Executed non-exclusive option and license agreement with Sana Biotechnology for Cas12b. Under the agreement, Beam granted Sana non-exclusive commercial rights to utilize its CRISPR Cas12b system with certain allogeneic T-cell and stem cell-derived programs. The agreement excludes any rights to base editing using Beam’s Cas12b system, which rights remain exclusively with Beam. Sana agreed to pay Beam an upfront payment of $50 million, and Beam may also receive certain target option exercise fees, certain milestone payments upon the achievement of certain development and commercial sale milestones, and certain royalties on net sales of royalty-bearing products by Sana.
Third Quarter 2021 Financial Results

Cash Position: Cash, cash equivalents and marketable securities were $933.4 million as of September 30, 2021, compared to $299.7 million as of December 31, 2020.
Research & Development (R&D) Expenses: R&D expenses were $54.6 million for the third quarter of 2021, compared to $29.8 million for the third quarter of 2020.
General & Administrative (G&A) Expenses: G&A expenses were $15.8 million for the third quarter of 2021, compared to $7.5 million for the third quarter of 2020.

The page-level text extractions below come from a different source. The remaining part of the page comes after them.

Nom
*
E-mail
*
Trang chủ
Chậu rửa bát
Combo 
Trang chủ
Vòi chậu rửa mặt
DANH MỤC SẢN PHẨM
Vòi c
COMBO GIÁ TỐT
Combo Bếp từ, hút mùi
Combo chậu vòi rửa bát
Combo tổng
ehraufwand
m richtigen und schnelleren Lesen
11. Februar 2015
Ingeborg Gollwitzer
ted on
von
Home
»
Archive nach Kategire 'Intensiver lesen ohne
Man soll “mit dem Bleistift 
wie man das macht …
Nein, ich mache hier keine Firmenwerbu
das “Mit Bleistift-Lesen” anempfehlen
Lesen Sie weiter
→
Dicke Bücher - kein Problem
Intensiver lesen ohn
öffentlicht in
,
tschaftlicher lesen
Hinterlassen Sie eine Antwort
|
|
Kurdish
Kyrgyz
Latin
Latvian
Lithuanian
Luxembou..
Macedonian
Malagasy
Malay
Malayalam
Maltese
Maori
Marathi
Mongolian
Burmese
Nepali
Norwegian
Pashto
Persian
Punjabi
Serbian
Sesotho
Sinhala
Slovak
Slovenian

Net Loss: Net loss attributable to common stockholders was $28.1 million, or $0.42 per share, for the third quarter of 2021, compared to $34.5 million, or $0.69 per share, for the third quarter of 2020.

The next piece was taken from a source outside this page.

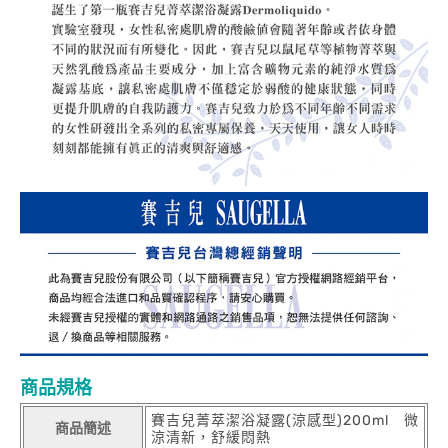
商品規格
賽吉兒菁萃潔浴凝露(涼感型)200ml 微
商品簡述
涼清新，舒緩悶熱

About Sickle Cell Disease and Beta-Thalassemia

Sickle cell disease, a severe inherited blood disease, is caused by a single point mutation, E6V, in the beta globin gene. This mutation causes the mutated form of sickle hemoglobin (HbS) to aggregate into long, rigid molecules that bend red blood cells into a sickle shape under conditions of low oxygen. Sickled cells obstruct blood vessels and die prematurely, ultimately resulting in anemia, severe pain (crises), infections, stroke, organ failure, and early death. Sickle cell disease is the most common inherited blood disorder in the United States, affecting an estimated 100,000 individuals, of which a significant proportion are of African-American descent. Beta-thalassemia is another inherited blood disorder characterized by severe anemia caused by reduced production of functional hemoglobin due to insufficient expression of the beta globin protein. Transfusion-dependent beta-thalassemia (TDBT) is the most severe form of this disease, often requiring multiple transfusions per year. Patients with TDBT suffer from failure to thrive, persistent infections, and life-threatening anemia.

About BEAM-101
BEAM-101 is a patient-specific, autologous hematopoietic cell therapy under investigation for the treatment of sickle cell disease. BEAM-101 incorporates ex vivo base edits that mimic single nucleotide polymorphisms seen in individuals with hereditary persistence of fetal hemoglobin (HPFH) to potentially alleviate the effects of mutations causing sickle cell disease or beta-thalassemia by increasing the levels of fetal hemoglobin (HbF).